Showing the equivalence of lagrangians

1. Jan 7, 2013

dingo_d

1. The problem statement, all variables and given/known data

I have a lagrangian written as:

$\mathcal{L}_H = \text{Tr}\left[\,(D_\mu \Phi)^\dagger D^\mu \Phi\right] - \mu^2 \text{Tr}\left[\,\Phi^\dagger \Phi\right] - \lambda (\text{Tr}\left[\,\Phi^\dagger \Phi\right])^2$

Where the field is:

$\Phi \equiv \frac{1}{\sqrt{2}}(i \sigma_{2} \phi^*, \phi) = \frac{1}{\sqrt{2}} \begin{pmatrix}\phi^{0*} & \phi^+ \\-\phi^- & \phi^0\end{pmatrix} \;,$

and

$D_\mu \Phi \equiv \partial_\mu \Phi + i g \frac{\sigma^{i}}{2} W^{i}_\mu \Phi - i \frac{g'}{2} B_\mu \Phi \sigma_3 \;.$

And I need to show that that is the same as:

$\mathcal{L}_H = \left[(\partial_\mu+ig{\bf{T}\cdot W_\mu}+ig'\frac{Y}{2}B_\mu)\phi\right]^\dagger\left[(\partial_\mu+ig{\bf{T}\cdot W_\mu}+ig'\frac{Y}{2}B_\mu)\phi\right]-\mu^2(\phi^\dagger\phi)-\lambda(\phi^\dagger\phi)^2$.

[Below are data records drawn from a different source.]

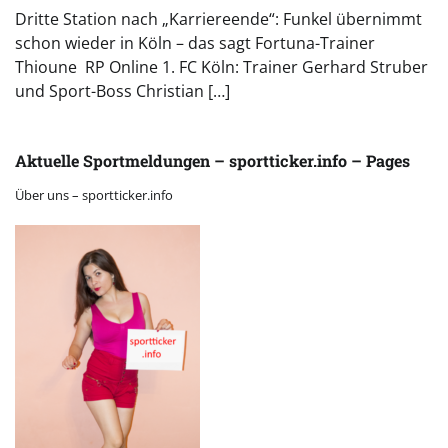
Dritte Station nach „Karriereende“: Funkel übernimmt
schon wieder in Köln – das sagt Fortuna-Trainer
Thioune RP Online 1. FC Köln: Trainer Gerhard Struber
und Sport-Boss Christian […]
Aktuelle Sportmeldungen – sportticker.info – Pages
Über uns – sportticker.info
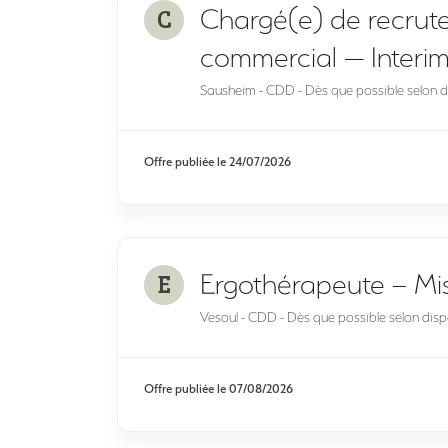
C
Chargé(e) de recru
commercial — Interi
Sausheim - CDD - Dès que possible selon di
Offre publiée le
24/07/2026
E
Ergothérapeute – Mis
Vesoul - CDD - Dès que possible selon dispo
Offre publiée le
07/08/2026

Now, I have easily shown that the potential part really is the same, by explicitly doing matrix multiplication, and showing that the expression with the trace is the same as the one without, but how to show the kinetic part? What to do here?

Any help is welcome :)

2. Jan 9, 2013

fzero

You haven't specified the weak isospin $\mathbf{T}$ and hypercharge operator $Y$, but I think you will find that they are precisely defined so that this equivalence follows.